The Tesla Model 3 is the company's first "mainstream" electric vehicle.
If it still needs to be said, statements of Tesla's expectations should be taken with a fairly hefty serving of salt.
In the email, Musk wrote that production could hit 6,000 Model 3s a week by next month. To quickly put another assembly line in place, Tesla built a large tent at the factory site. At the time Musk said no production associates would be laid off and Model 3 production would not be impacted. The company also said its second quarter of 2018 was its most productive quarter ever, the second quarter in a row that it has made that claim.
If Tesla can produce a machine with genuine towing and payload abilities, reasonable daily range, and those workplace-oriented niceties, priced at $50,000 or less, the truck might have a shot. The Model S and Model X were both premium vehicles with starting prices around $80,000 and $60,000, respectively.
The news is obviously good for Tesla, and especially welcomed by those on the ever-growing Model 3 waiting list.
After working around the clock for weeks on end to surpass a production goal, Tesla Inc.is pausing some Model 3 production this week, according to people familiar with the matter. Couldn't be more proud to work with you.

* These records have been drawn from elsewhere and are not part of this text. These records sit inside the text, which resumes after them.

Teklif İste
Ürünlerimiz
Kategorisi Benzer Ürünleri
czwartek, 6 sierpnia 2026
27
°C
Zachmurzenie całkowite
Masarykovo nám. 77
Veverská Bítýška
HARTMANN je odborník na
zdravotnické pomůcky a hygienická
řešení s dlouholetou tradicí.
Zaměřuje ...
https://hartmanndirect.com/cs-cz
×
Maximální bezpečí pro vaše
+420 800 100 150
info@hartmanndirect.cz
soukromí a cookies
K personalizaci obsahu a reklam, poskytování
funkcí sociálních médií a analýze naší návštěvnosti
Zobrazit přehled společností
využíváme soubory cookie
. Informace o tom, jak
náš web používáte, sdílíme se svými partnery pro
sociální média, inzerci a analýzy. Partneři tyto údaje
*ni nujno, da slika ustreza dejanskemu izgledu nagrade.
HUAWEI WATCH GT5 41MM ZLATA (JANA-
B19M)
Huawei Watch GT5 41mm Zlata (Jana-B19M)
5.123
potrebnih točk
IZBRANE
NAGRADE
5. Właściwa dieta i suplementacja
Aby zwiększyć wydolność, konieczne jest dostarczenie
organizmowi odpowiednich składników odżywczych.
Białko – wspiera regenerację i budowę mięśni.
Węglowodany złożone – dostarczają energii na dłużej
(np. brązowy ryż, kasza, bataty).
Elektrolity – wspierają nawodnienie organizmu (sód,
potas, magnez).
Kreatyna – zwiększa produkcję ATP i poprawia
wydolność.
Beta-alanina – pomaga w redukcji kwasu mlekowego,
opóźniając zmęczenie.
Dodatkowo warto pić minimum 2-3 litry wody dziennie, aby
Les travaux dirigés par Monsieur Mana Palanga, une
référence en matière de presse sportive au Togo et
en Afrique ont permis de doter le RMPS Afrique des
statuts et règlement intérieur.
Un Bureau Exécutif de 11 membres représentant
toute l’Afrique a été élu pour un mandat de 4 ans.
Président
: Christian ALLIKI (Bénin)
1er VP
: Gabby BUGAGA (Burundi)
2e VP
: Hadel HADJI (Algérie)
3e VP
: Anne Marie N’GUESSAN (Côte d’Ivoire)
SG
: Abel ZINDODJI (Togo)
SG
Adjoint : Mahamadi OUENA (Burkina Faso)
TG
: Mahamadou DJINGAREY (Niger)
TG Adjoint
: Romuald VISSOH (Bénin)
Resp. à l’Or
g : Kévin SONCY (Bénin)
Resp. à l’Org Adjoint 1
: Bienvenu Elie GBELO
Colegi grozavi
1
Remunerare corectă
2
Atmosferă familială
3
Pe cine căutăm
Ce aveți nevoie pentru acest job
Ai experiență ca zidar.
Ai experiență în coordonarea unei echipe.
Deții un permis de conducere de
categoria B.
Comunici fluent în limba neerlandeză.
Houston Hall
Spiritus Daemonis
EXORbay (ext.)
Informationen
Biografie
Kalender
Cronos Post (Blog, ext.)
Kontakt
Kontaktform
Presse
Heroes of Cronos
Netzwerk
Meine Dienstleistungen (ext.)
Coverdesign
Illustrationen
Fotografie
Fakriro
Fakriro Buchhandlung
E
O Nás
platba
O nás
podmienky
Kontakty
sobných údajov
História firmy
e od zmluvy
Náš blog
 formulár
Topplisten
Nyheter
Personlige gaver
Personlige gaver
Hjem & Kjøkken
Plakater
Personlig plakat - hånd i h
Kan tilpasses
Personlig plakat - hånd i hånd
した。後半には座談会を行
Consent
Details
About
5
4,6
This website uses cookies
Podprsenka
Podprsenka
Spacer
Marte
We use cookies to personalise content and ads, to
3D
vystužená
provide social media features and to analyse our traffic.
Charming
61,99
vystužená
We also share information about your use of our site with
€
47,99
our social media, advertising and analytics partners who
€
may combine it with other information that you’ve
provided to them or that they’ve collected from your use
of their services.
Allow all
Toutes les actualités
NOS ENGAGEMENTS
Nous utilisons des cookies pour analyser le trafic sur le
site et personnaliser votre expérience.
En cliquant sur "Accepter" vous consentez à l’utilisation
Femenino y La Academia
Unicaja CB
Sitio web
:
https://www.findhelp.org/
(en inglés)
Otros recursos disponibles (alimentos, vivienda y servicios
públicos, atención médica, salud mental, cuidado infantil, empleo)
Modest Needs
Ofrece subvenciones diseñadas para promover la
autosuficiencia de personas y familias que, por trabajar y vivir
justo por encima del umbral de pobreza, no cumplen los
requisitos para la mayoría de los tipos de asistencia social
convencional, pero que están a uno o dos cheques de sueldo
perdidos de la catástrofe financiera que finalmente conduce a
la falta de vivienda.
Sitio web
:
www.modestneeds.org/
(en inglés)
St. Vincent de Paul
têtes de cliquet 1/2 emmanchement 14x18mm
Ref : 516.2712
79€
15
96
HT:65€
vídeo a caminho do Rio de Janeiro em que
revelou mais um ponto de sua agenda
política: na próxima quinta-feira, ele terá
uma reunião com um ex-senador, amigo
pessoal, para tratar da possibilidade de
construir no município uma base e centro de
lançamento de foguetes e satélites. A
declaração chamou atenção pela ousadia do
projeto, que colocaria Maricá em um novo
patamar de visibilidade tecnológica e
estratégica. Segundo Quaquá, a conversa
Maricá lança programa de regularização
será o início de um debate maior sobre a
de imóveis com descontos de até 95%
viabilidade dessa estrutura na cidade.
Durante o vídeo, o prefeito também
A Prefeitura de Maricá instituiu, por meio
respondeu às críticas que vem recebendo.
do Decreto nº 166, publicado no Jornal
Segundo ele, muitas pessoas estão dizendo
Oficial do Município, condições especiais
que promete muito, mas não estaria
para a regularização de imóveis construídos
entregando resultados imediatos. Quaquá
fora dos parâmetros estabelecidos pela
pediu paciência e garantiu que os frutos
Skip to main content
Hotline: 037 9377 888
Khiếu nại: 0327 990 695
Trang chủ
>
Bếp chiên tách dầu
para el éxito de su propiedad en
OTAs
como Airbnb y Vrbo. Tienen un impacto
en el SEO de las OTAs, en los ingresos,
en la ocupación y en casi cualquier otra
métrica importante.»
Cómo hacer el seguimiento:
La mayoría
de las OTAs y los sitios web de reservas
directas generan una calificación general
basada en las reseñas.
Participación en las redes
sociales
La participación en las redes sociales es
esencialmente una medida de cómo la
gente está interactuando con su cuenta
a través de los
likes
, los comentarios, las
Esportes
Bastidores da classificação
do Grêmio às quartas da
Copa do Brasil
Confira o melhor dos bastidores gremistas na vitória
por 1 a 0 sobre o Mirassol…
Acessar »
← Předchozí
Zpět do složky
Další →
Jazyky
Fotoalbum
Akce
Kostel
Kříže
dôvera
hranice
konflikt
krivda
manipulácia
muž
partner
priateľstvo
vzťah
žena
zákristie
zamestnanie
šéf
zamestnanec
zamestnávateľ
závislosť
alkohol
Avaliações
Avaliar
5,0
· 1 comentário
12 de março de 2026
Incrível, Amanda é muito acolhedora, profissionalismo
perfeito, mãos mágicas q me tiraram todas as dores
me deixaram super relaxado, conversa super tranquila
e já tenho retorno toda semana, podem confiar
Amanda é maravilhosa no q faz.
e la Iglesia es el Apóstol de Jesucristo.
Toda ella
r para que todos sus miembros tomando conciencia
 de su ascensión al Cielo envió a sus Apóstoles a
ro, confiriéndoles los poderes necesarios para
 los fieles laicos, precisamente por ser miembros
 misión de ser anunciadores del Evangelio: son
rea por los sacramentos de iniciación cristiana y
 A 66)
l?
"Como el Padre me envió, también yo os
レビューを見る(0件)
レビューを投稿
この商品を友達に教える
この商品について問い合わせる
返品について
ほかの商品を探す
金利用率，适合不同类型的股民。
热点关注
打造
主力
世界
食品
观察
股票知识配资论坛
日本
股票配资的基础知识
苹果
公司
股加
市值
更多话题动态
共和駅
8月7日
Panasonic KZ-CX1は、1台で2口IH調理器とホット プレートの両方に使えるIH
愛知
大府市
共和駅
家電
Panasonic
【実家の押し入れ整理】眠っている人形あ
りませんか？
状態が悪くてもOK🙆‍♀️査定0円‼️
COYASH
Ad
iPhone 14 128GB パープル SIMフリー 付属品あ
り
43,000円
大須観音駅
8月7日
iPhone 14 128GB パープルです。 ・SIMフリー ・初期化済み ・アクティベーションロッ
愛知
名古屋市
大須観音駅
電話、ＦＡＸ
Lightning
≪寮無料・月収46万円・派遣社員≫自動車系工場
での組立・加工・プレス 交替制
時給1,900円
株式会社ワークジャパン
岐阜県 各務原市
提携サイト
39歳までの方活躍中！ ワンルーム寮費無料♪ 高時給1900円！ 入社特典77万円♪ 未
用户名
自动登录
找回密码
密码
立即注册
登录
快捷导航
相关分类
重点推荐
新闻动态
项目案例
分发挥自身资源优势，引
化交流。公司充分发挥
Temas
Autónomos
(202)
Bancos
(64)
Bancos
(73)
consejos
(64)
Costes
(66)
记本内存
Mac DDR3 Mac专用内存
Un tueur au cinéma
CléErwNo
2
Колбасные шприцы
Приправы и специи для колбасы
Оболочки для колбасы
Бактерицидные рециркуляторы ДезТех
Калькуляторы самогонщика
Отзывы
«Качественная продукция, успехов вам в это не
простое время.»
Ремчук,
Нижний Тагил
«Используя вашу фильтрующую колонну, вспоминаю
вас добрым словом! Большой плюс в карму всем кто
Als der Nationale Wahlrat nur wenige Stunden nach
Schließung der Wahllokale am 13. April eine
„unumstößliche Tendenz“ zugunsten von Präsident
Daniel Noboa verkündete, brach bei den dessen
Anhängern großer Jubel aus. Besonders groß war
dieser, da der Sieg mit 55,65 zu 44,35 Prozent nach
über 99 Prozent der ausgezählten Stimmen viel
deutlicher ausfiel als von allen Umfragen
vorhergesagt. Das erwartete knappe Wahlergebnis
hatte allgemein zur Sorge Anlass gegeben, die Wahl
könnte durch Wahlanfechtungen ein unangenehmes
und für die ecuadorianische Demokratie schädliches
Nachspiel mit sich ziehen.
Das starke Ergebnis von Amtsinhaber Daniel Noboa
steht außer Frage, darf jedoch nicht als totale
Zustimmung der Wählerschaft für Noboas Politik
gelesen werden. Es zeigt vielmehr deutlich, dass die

Despite Tesla's recent Model 3 production burst at the end of the quarter, the automaker is still looking at an insanely long backlog of reservations for the vehicle. Wall Street investors, who have pushed the company's stock beyond $340 per share, are growing impatient with the losses.
One worker told Reuters that, to meet the goal, employees from other departments were dispatched to parts of the Model 3 assembly line to keep it running constantly, and breaks were staggered "so the line didn't stop moving".